Exciting NEW animals and events are at the World Center for Birds of Prey this summer and we encourage you to come check them out.
Two new non-releasable birds were recently donated and are now on display at the Center: an immature Bald Eagle and an Ornate Hawk-Eagle.
As the national symbol for the United States, the Bald Eagle is perhaps one of the most recognized raptors in the country. Fish make up most of their diet, but they will also eat carrion, birds, small mammals, reptiles, and invertebrates. The Bald Eagle will search for prey from a perch or while soaring. When prey is found, this eagle will swoop down to catch the prey. They may also wade into shallow water or take food from other birds. Bald Eagles are found throughout much of coastal Alaska, southern Canada, the contiguous United States, northern Mexico, and Baja California. These birds typically stay near rivers and large bodies of water and have large habitat ranges.

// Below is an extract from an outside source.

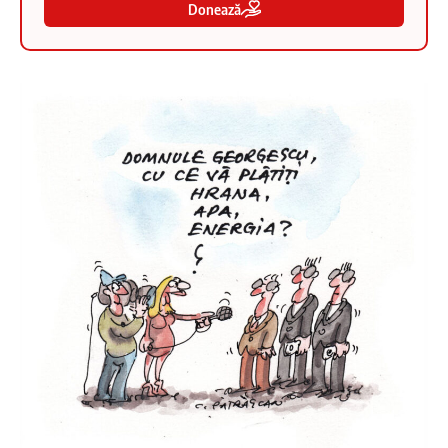
Donează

Our Bald Eagle will be developing its adult color plumage over the next few years and the changes should be quite exciting, especially for return visitors. We plan to hold a "name the Bald Eagle" contest for school children this coming fall.
Hawk-eagles are small to medium-sized raptors with short, broad wings and a long tail. This accipiter-like eagle hunts medium-sized birds, mammals, and sometimes reptiles, usually from a perch within the forest or at a forest edge. Stealth and ambush are important aspects of this powerful raptor's hunting style. The Ornate Hawk-Eagle has a slender body and beak, feathers that extend down the leg to the toes (booted eagle), and long talons on powerful feet. This hawk-eagle can be found from lowland swamp forests to higher elevation primary forests of subtropical and tropical Central and South America.
To learn more about these and other raptors, visit "Explore Raptors."
Emerald Tree Boa
The World Center for Birds of Prey also has another exciting new animal addition. . .in the reptile family.
Inhabiting primarily the Amazon River Basin, this smaller South American boa is bright green with irregular white markings along its dorsal midline and an underside ranging from pale to bright yellow. Rarely venturing to the ground, these boas live in trees and are usually found with their coils draped over a horizontal branch. Largely nocturnal and feeding on birds, bats, and arboreal mammals, emerald tree boas have exceptionally long front teeth and a prehensile tail that provides a secure anchor for the snakes to strike and then swallow their prey while hanging upside down from a branch. Their excellent camouflage makes them difficult to find.
Summer Events at the Velma Morrison Interpretive Center at the World Center for Birds of Prey
Creature Feature--Tuesdays at 10:00am and 2:00pm throughout the summer.
"Creature Feature" lasts about 30 minutes and includes a story followed with a hands-on experience or activity with a live creature! While designed especially for young visitors, this is sure to entertain the kid in all of us.